C-BSON: The Compressed Document Format I Built Into BLite

This is the first of what I hope will be a series of deep-dives into BLite — the embedded document database I've been building from scratch for .NET. Today I want to talk about one of the most foundational decisions in the whole project: why I stopped using standard BSON and built a custom format, which I call C-BSON ("Compressed BSON").

Fair warning: this won't be a victory lap. I'll show real code, explain the motivations, and then critically examine the choices — because if you're taking the time to read this, you deserve the full picture, not a marketing brochure.

The Problem with Standard BSON

BSON is the wire format behind MongoDB. It's a perfectly reasonable design: a compact binary representation of JSON-like documents. Each element in a BSON document is serialized as:

[1 byte: type] [N bytes: field name as null-terminated UTF-8] [N bytes: value]
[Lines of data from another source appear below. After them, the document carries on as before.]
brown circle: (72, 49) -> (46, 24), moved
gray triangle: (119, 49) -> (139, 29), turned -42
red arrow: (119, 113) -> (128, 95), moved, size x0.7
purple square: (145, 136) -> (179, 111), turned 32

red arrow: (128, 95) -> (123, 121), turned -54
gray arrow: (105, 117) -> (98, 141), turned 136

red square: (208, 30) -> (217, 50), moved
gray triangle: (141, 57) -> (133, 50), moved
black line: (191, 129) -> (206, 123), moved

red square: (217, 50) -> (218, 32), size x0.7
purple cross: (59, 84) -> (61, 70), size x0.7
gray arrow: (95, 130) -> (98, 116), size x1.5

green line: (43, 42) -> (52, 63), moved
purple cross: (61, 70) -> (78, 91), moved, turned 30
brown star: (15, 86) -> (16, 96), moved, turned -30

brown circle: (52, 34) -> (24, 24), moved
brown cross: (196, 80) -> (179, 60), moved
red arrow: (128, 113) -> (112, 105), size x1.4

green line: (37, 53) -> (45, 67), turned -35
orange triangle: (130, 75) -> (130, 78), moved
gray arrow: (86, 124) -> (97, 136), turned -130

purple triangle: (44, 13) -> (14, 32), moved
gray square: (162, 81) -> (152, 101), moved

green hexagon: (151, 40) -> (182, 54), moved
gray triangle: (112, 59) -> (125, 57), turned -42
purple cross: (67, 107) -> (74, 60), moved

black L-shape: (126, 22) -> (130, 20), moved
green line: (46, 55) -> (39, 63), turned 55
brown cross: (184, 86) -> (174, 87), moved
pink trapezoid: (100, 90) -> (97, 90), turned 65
Here's the problem: the field name is stored verbatim in every single document. Every document. Every record on disk.

Let's make this concrete. Imagine a collection of user profiles with fields like email, username, created_at, last_login, subscription_tier. In a 100,000-document collection, the field name subscription_tier (17 bytes + null) is written to disk one hundred thousand times. That's 1.8 MB of field names alone, carrying zero information beyond the first instance.
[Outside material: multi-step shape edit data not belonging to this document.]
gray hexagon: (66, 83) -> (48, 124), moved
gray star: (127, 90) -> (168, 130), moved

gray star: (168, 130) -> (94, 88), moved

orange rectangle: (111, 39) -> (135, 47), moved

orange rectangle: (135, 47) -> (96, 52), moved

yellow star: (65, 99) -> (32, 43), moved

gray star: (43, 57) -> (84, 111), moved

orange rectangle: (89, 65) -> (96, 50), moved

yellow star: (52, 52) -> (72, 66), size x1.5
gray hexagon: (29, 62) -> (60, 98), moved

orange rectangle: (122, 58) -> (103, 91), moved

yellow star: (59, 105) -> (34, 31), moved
For embedded databases — where you're optimizing for a constrained environment and your data has a known, stable schema — this is a significant waste. You pay it in:

Storage space (larger database files)
I/O bandwidth (more bytes to read per document)
Serialization cost (memcpy of field names on every write)
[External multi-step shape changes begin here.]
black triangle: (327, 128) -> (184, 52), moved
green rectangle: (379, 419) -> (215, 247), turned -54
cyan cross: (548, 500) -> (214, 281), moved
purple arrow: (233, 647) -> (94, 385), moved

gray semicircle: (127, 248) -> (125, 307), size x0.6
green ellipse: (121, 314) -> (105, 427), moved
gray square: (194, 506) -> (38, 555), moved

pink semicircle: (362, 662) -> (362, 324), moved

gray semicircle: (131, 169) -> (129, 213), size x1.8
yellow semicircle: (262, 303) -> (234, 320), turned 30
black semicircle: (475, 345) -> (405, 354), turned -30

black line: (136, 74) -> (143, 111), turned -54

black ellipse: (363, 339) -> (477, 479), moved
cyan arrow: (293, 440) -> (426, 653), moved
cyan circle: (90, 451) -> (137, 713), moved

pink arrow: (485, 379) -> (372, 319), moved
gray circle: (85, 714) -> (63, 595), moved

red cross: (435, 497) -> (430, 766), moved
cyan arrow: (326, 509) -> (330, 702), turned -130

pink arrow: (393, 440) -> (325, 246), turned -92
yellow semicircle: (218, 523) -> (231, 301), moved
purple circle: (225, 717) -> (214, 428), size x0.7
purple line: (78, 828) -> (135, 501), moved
The standard mitigation in document databases is compression (LZ4, Snappy, Zstd). That works, but it adds CPU overhead on every read/write, and the gains are partial. I wanted to attack the problem at the source.

The C-BSON Idea: A Shared Field Dictionary

The insight is straightforward: if all documents in a collection share the same field names, why not store the field names once and refer to them by a short integer ID?

C-BSON replaces the null-terminated UTF-8 field name with a 2-byte ushort field ID. The field names live in a database-level dictionary — a bidirectional map between string and ushort — persisted on disk and warm-cached in memory.

The element wire format becomes:

[1 byte: type] [2 bytes: field ID as little-endian ushort] [N bytes: value]

That's a fixed 3-byte element header, regardless of how long the field name is.

Let's revisit the concrete savings. For a typical set of user profile fields:

Field name	Standard BSON (bytes)	C-BSON (bytes)	Savings
`email`	6	2	67%
`username`	9	2	78%
`created_at`	11	2	82%
`last_login`	11	2	82%
`subscription_tier`	18	2	89%

Across a realistic document schema, this reduces total document size by 30–60% depending on field name verbosity versus value payload.

Reserved IDs (0–100)

IDs 0–100 are reserved for system fields: _id, _v (version), _t (type discriminator), and others that BLite uses internally. User fields start from ID 101. This is important for schema stability: system fields always have deterministic IDs regardless of insertion order.

The Dictionary System

The dictionary is managed by StorageEngine.Dictionary.cs. It does three things:

Persists field names and their IDs to a chain of DictionaryPage records on disk
Warm-caches the full map in memory after load
Registers new fields thread-safely when an unknown field is first seen

The core method is GetOrAddDictionaryEntry:

public ushort GetOrAddDictionaryEntry(string key)
{
    key = key.ToLowerInvariant(); // all field names are case-insensitive

    // Fast path: hit the in-memory cache
    if (_dictionaryCache.TryGetValue(key, out var id)) return id;

    // Slow path: need to allocate a new ID and persist it
    lock (_dictionaryLock)
    {
        // Double-check after acquiring the lock
        if (_dictionaryCache.TryGetValue(key, out id)) return id;

        ushort nextId = _nextDictionaryId;

        if (InsertDictionaryEntryGlobal(key, nextId))
        {
            _dictionaryCache[key] = nextId;
            _dictionaryReverseCache[nextId] = key;
            _nextDictionaryId++;
            return nextId;
        }

        throw new InvalidOperationException(
            "Failed to insert dictionary entry (Storage Full?)");
    }
}

A few things worth noting here:

Double-checked locking is used correctly. The ConcurrentDictionary fast path avoids the lock on every field access. New fields are rare after the first few inserts, so this is essentially lock-free in steady state.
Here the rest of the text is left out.